RE/MAX Holdings, Inc. has prepared materials for investors and
analysts related to the Acquisition and other transactions and
intends to make the materials available on the investor relations
section of its primary website (http://www.remax.com). The
materials are furnished as Exhibit 99.2 to this Current Report on
Form 8-K.

Item 9.01. Financial Statements and Exhibits. *

Exhibit No. Description
2.1 Asset Purchase Agreement, dated November 22, 2016, by and
among RE/MAX, LLC; RE/MAX of Kentucky/Tennessee, Inc.; RE/MAX
of Georgia, Inc.; RE/MAX of Southern Ohio, Inc.; Lisa
McPherson, Scott McPherson, Robin McPherson, and Frank
McCarty, each in their respective capacity as co-trustee for
The McPherson Family Trust; Dane Ellison; and David Smith.
(Exhibits and schedules have been omitted to Item 601(b)(2)
of Regulation S-K. The Registrant hereby undertakes to
furnish supplemental copies of any omitted exhibits and
schedules upon request by the SEC.)
10.1 Second Amendment to Credit Agreement, dated as of November
22, 2016, among RMCO, LLC, RE/MAX, LLC, the several lenders
from time to time parties thereto and JPMorgan Chase Bank,
N.A., as administrative agent.
99.1 Press Release issued on November 28, 2016 by RE/MAX, LLC
99.2 2016 Independent Regions Acquisitions Supplementary Materials

*The information contained in Item 7.01 and Exhibits 99.1 and
99.2 of Item 9.01 of this Current Report on Form 8-K are being
furnished and shall not be deemed filed for purposed of Section
18 of the Securities Exchange Act of 1934, as amended, nor shall
such information or exhibits be deemed incorporated by reference
in any registration statement or other filings of the Registrant
under the Securities Act of 1933, as amended, except as shall be
set forth by specific reference in such filing.
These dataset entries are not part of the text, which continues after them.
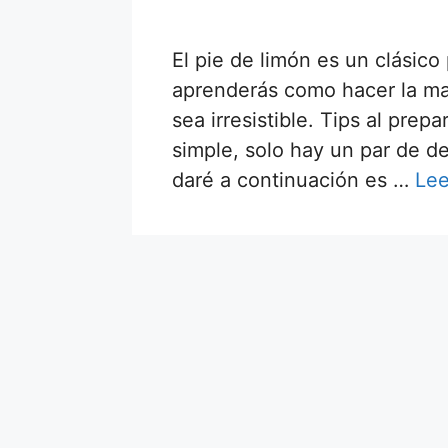
El pie de limón es un clásico
aprenderás como hacer la ma
sea irresistible. Tips al prep
simple, solo hay un par de de
daré a continuación es …
Lee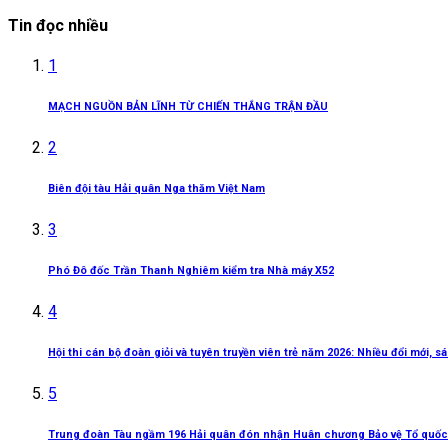
Tin đọc nhiều
1
MẠCH NGUỒN BẢN LĨNH TỪ CHIẾN THẮNG TRẬN ĐẦU
2
Biên đội tàu Hải quân Nga thăm Việt Nam
3
Phó Đô đốc Trần Thanh Nghiêm kiểm tra Nhà máy X52
4
Hội thi cán bộ đoàn giỏi và tuyên truyền viên trẻ năm 2026: Nhiều đổi mới, 
5
Trung đoàn Tàu ngầm 196 Hải quân đón nhận Huân chương Bảo vệ Tổ quốc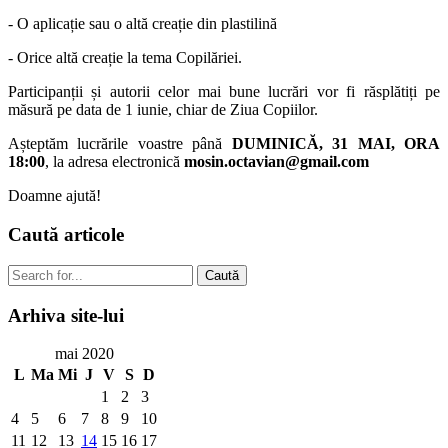
- O aplicație sau o altă creație din plastilină
- Orice altă creație la tema Copilăriei.
Participanții și autorii celor mai bune lucrări vor fi răsplătiți pe
măsură pe data de 1 iunie, chiar de Ziua Copiilor.
Așteptăm lucrările voastre până
DUMINICĂ, 31 MAI, ORA
18:00
, la adresa electronică
mosin.octavian@gmail.com
Doamne ajută!
Caută
articole
Caută
Arhiva
site-lui
mai 2020
L
Ma
Mi
J
V
S
D
1
2
3
4
5
6
7
8
9
10
11
12
13
14
15
16
17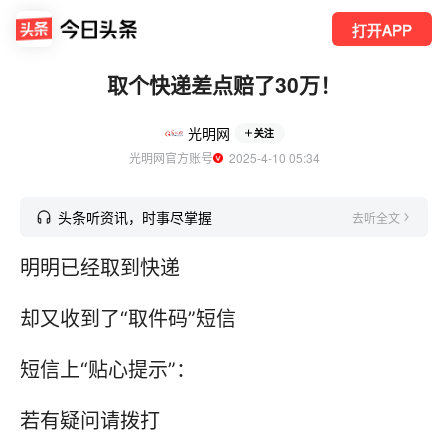
打开APP
取个快递差点赔了30万！
光明网
关注
光明网官方账号
  2025-4-10 05:34
头条听资讯，时事尽掌握
去听全文
明明已经取到快递
却又收到了“取件码”短信
短信上“贴心提示”：
若有疑问请拨打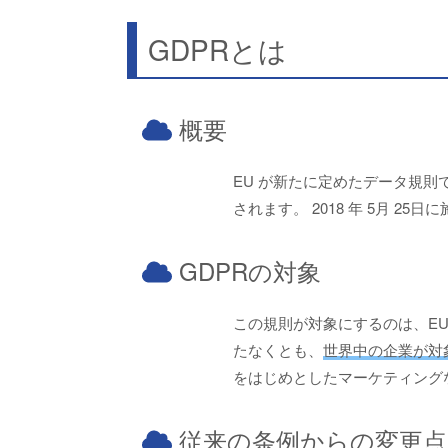
GDPRとは
概要
EU が新たに定めたデータ規則です。
されます。 2018 年 5月 25
GDPRの対象
この規則が対象にするのは、EU
たなくとも、
世界中の企業が対
をはじめとしたマーケティング
従来の条例からの変更点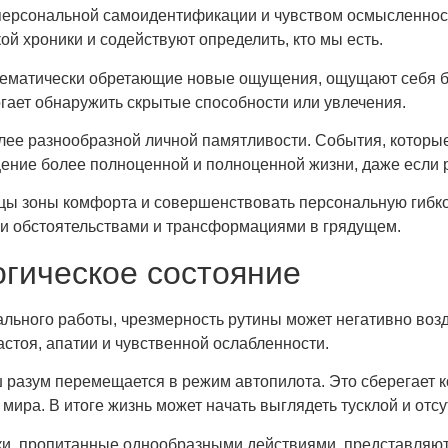
 персональной самоидентификации и чувством осмысленно
й хроники и содействуют определить, кто мы есть.
тематически обретающие новые ощущения, ощущают себя б
гает обнаружить скрытые способности или увлечения.
е разнообразной личной памятливости. События, которые
щение более полноценной и полноценной жизни, даже если 
ницы зоны комфорта и совершенствовать персональную гибк
и обстоятельствами и трансформациями в грядущем.
огическое состояние
ального работы, чрезмерность рутины может негативно воз
астоя, апатии и чувственной ослабленности.
 разум перемещается в режим автопилота. Это сберегает к
мира. В итоге жизнь может начать выглядеть тусклой и от
и, пропитанные однообразными действиями, представляются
About RE/MAX Holdings, Inc. (NYSE:RMAX)

RE/MAX Holdings, Inc. is a franchisor of real estate brokerage services. The Company is engaged in the business of recruiting and retaining agents, and selling franchises. The Company operates in two segments: Real Estate Franchise Services and Brokerages. The Real Estate Franchise Services segment comprises the operations of its owned and independent global franchising operations, and corporate-wide professional services expenses. The Brokerages segment contains the operations of its owned brokerage offices in the United States, the results of operations of a mortgage brokerage company, in which it owns a non-controlling interest and reflects the elimination of intersegment revenue and other consolidation entities. Its franchisees operate under the RE/MAX brand name. In the United States and Canada, it owns over 10 of over 30 regional franchises, representing over 55% of its the United States and Canada agent count. The remaining over 20 regional franchises are Independent Regions.

RE/MAX Holdings, Inc. (NYSE:RMAX) Recent Trading Information

RE/MAX Holdings, Inc. (NYSE:RMAX) closed its last trading session down -0.35 at 48.80 with 194,186 shares trading hands.